## Brief
Report every line below that holds the word "Оплата".

## Exercise inputs
################

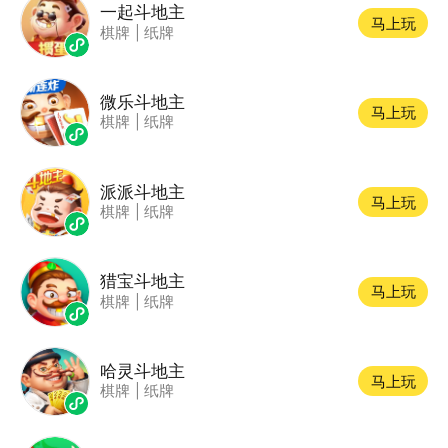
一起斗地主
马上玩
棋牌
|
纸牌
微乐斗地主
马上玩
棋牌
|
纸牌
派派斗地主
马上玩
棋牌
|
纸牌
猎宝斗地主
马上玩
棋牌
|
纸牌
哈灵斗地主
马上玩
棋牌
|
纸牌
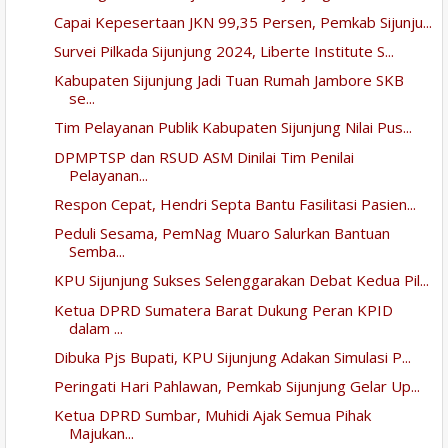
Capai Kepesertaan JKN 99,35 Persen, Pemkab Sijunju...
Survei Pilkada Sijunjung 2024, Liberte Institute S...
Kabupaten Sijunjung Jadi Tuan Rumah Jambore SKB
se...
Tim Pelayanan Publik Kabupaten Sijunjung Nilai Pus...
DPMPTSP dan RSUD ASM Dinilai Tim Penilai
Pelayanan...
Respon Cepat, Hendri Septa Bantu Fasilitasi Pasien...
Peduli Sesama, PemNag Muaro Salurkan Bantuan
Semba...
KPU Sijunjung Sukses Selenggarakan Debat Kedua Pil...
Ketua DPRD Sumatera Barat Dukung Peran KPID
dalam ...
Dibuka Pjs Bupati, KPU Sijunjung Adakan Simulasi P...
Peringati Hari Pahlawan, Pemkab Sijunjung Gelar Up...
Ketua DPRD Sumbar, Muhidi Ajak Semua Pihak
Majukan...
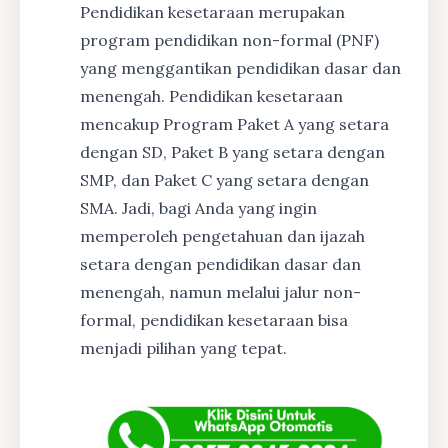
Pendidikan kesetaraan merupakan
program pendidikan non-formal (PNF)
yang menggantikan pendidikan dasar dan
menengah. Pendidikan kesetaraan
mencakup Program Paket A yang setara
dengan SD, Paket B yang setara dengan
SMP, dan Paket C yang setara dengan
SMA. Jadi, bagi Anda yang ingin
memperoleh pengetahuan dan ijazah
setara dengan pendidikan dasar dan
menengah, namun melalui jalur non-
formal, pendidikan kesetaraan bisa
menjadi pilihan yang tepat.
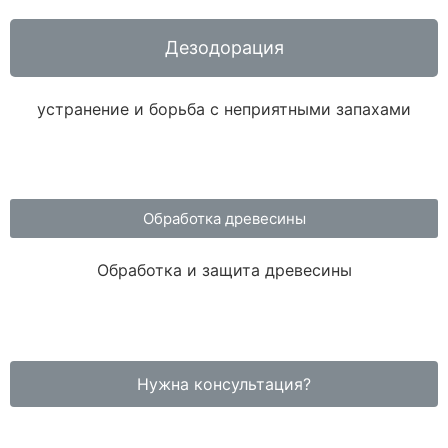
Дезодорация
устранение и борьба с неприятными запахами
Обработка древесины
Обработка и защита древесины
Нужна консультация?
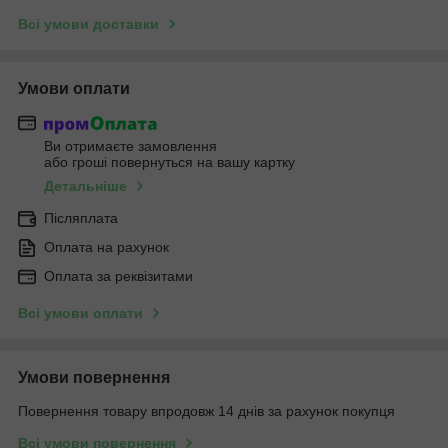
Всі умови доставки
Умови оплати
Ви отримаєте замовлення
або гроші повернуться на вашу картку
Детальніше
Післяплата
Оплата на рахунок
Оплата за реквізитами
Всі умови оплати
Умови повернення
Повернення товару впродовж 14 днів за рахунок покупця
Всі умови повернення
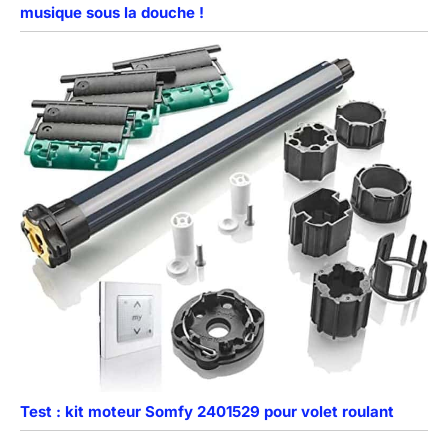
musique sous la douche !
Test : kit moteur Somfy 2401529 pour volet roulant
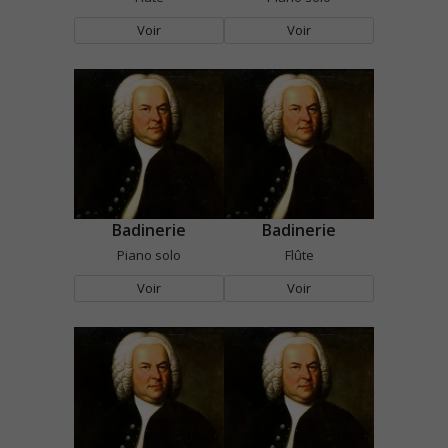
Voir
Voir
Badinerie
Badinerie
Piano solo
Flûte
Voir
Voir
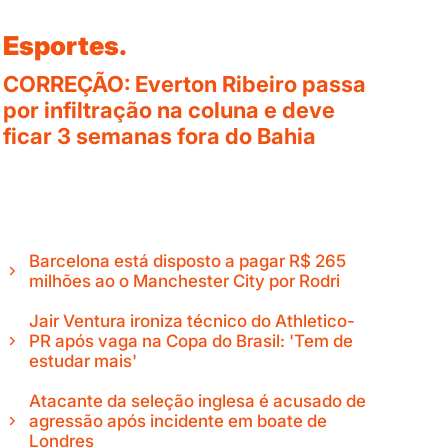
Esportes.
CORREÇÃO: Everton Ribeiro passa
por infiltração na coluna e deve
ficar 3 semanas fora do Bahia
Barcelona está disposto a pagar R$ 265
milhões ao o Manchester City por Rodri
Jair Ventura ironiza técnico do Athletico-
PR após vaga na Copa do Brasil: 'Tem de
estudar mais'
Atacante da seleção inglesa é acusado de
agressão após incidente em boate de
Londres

################

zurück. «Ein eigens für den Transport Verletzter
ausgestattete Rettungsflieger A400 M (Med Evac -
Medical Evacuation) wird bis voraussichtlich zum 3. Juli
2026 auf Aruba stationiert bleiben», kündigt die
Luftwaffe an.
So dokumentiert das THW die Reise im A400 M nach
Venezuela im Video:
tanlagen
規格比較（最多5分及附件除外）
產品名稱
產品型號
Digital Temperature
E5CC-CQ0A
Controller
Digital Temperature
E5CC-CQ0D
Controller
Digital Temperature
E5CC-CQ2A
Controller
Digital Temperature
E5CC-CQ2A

################

## Solution to the problem
Оплата на рахунок
Оплата за реквізитами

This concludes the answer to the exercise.